There are scads of people who have experienced English primarily as a spoken language, and they can't spell for hell. Moreover, some of them cannot even really write. I have found that, almost invariably, they are very articulate speakers. It is as though their command of the language is tilted entirely towards the spoken word, with reading, writing, and spelling being a kind of afterthought. One way to spot this, is if when you give such a person something to read, either their lips move, or they start reading it out loud, word-for-word (or if they say "I don't have my glasses").
People who speak a highly vernacularized form of English, with the grammatical and syntactical mistakes these people often make, are especially prone to this.
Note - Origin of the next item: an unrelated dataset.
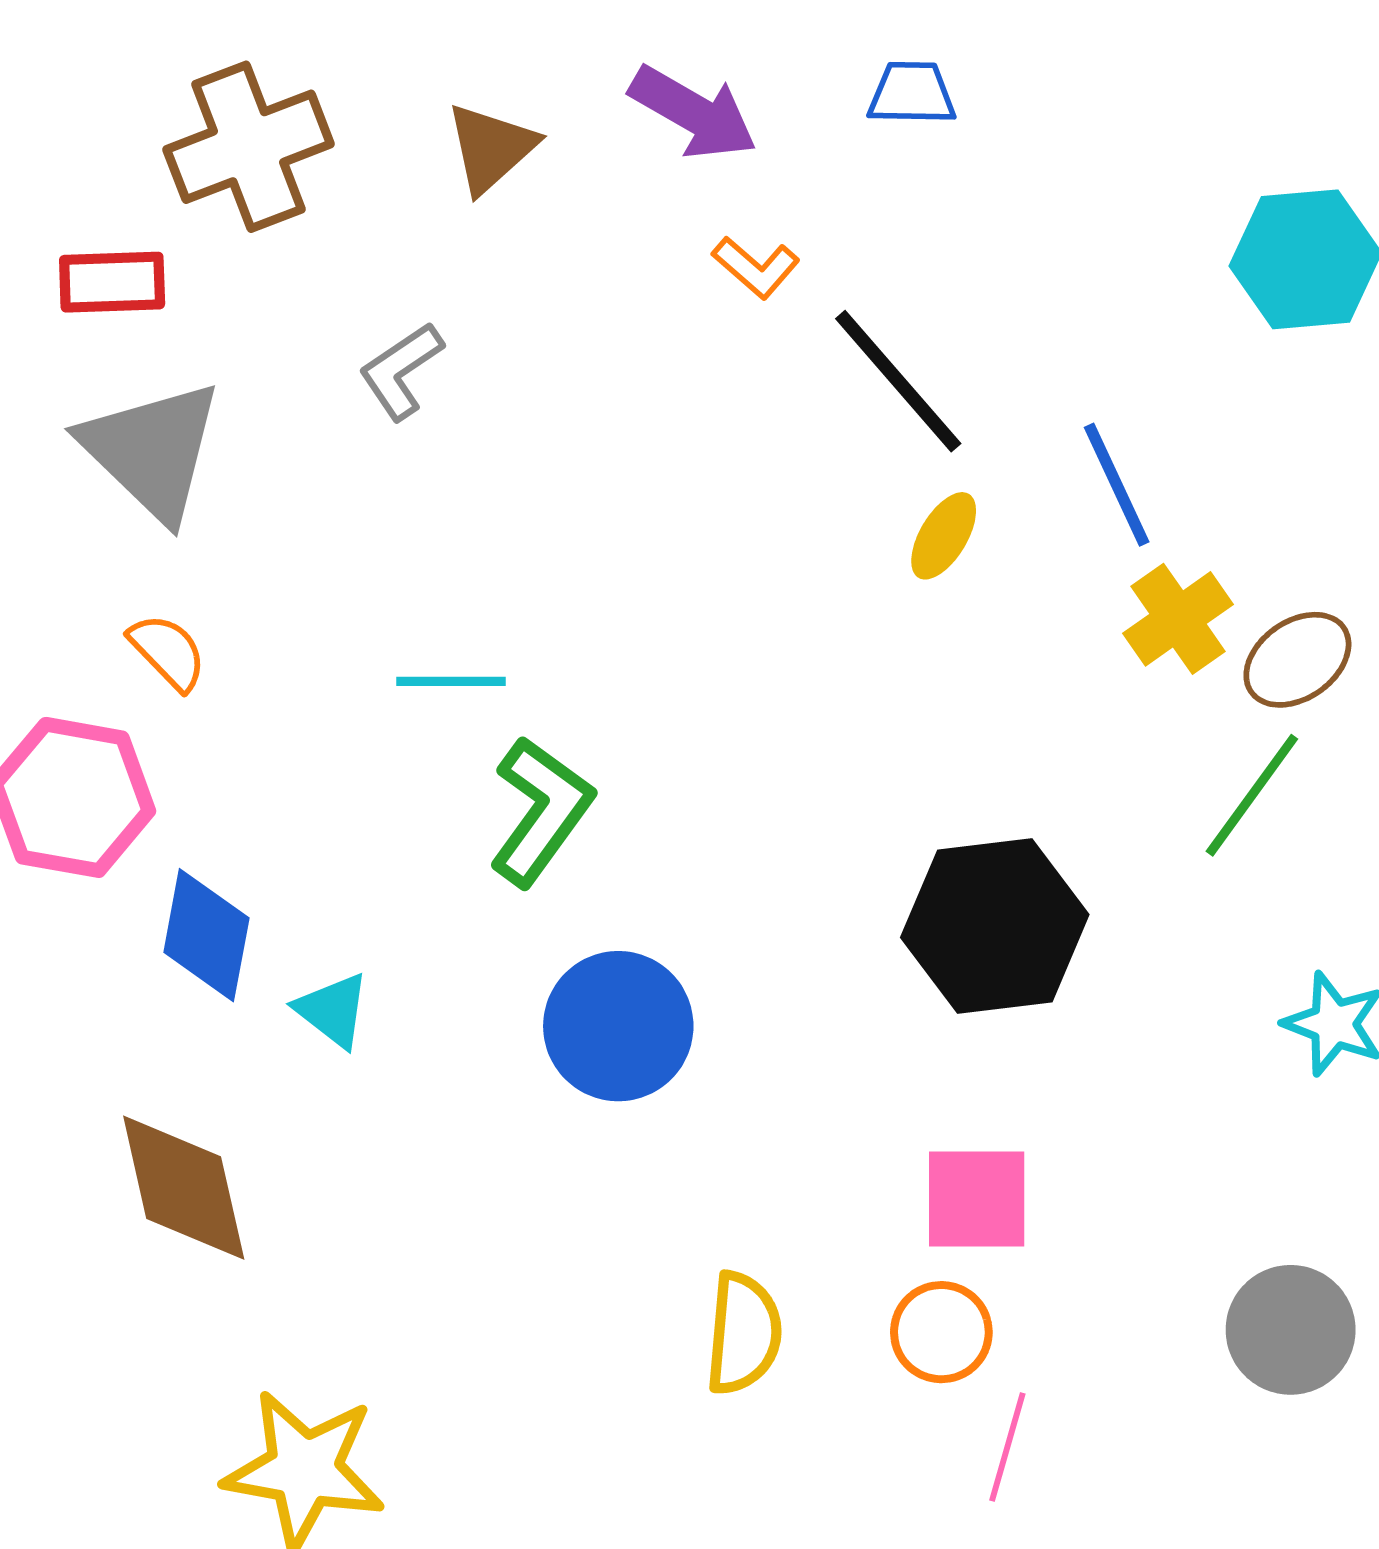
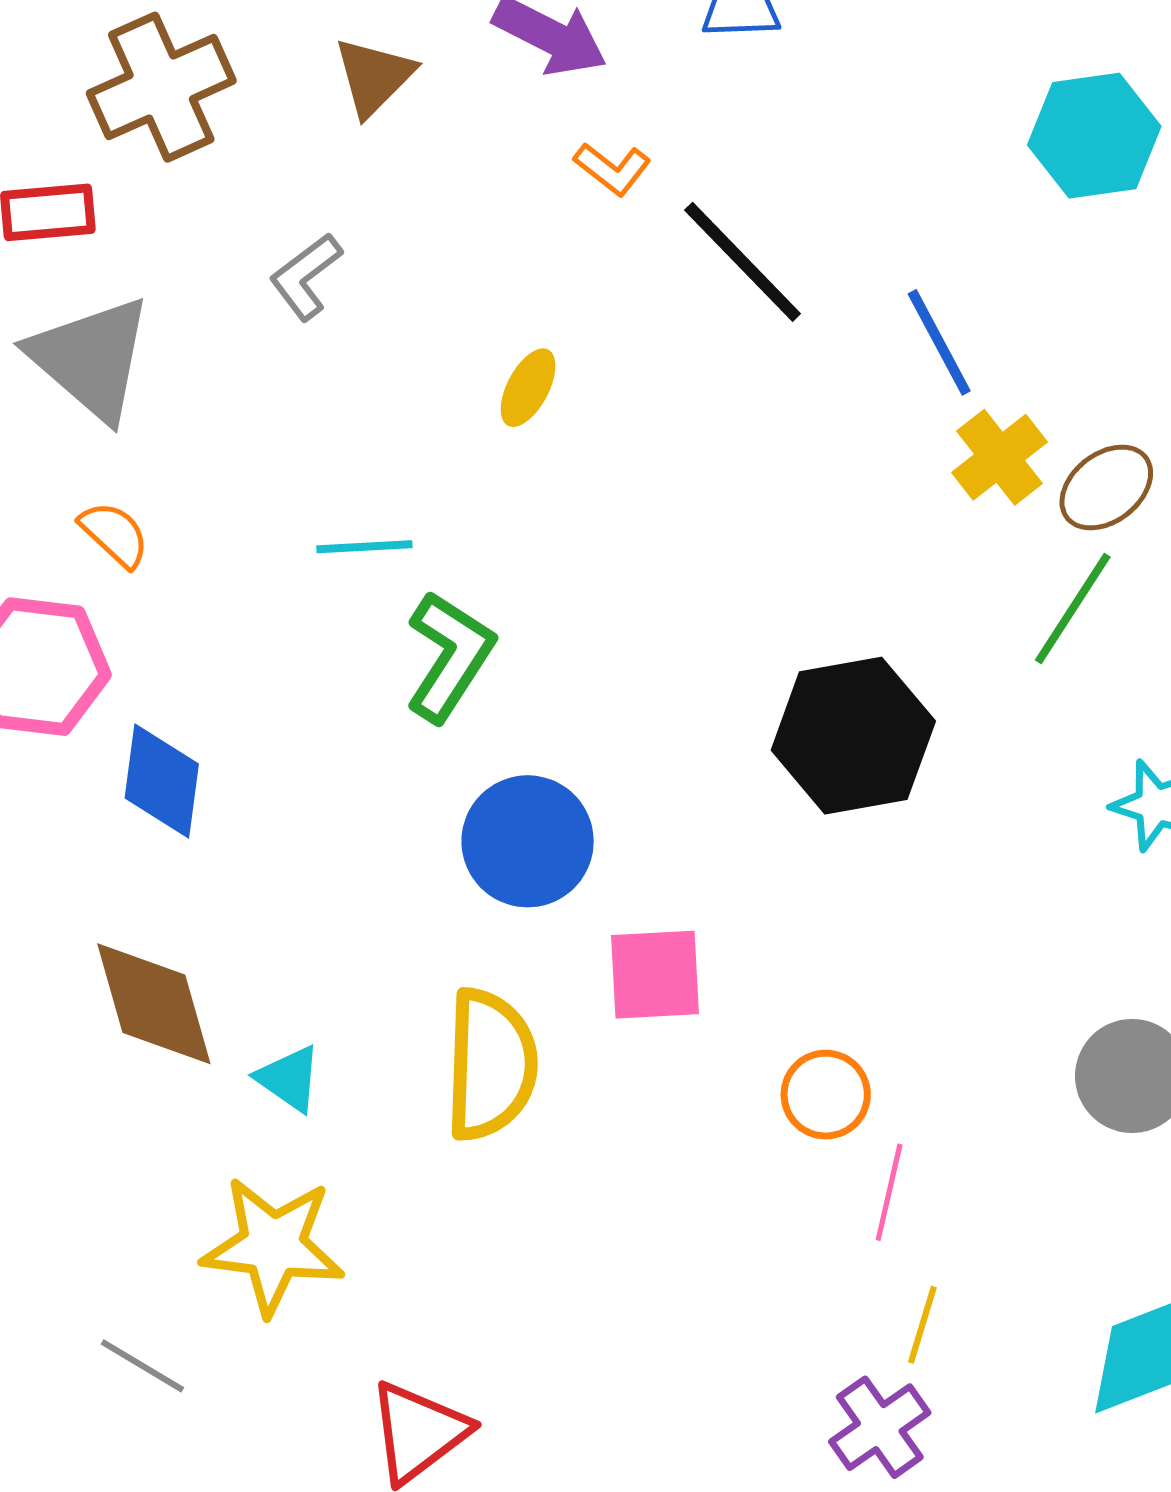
yellow ellipse: (944, 536) -> (528, 388), moved
cyan triangle: (333, 1010) -> (289, 1079), moved
pink square: (977, 1199) -> (655, 975), moved
yellow semicircle: (743, 1333) -> (491, 1065), moved, size x1.4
There is a large percentage of the American population that simply can't get their heads around "would have gone" as opposed to "would have went", "I saw" as opposed to "I seen", and so on --- once I was talking to a coworker who spoke in this "American joual
" fashion about "would have gone" and she said "hit just don't sound right".
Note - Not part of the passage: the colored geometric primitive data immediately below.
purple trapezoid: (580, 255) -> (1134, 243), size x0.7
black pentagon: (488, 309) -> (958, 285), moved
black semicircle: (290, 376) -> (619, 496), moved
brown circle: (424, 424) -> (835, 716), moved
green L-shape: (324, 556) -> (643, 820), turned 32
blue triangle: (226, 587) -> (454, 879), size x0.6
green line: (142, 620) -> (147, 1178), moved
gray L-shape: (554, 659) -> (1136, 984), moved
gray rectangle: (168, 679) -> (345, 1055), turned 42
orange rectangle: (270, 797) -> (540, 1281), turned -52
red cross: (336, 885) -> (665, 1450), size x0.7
And then there is the amusing habit of people in the Southern Highlands who think anything that ends in an "s" sound is plural, such as "license", "patience", "tux" (tuxedo), and so on --- "did you get your license? --- yes, I got them".
I even had someone, not too long ago, complain of not being able to take a pulse, "I can't find them".
They think such words are like "glasses" or "pants". And the word "an" does not exist south of Columbus, north of Atlanta, west of Roanoke, or east of Cincinnati--- "a apple", "a orange", "a egg" (which some pronounce quaintly as "aig"). Guess they'd really
be screwed if they went to New England and tried to order "coffee an' "
To be fair, I have a similar problem with Polish. With all their diacriticals and those evil clusters of consonants, if I am going to write something in my very basic Polish, often I have to stop and think about it --- I know what I want to say, I just can't summon up the spelling part.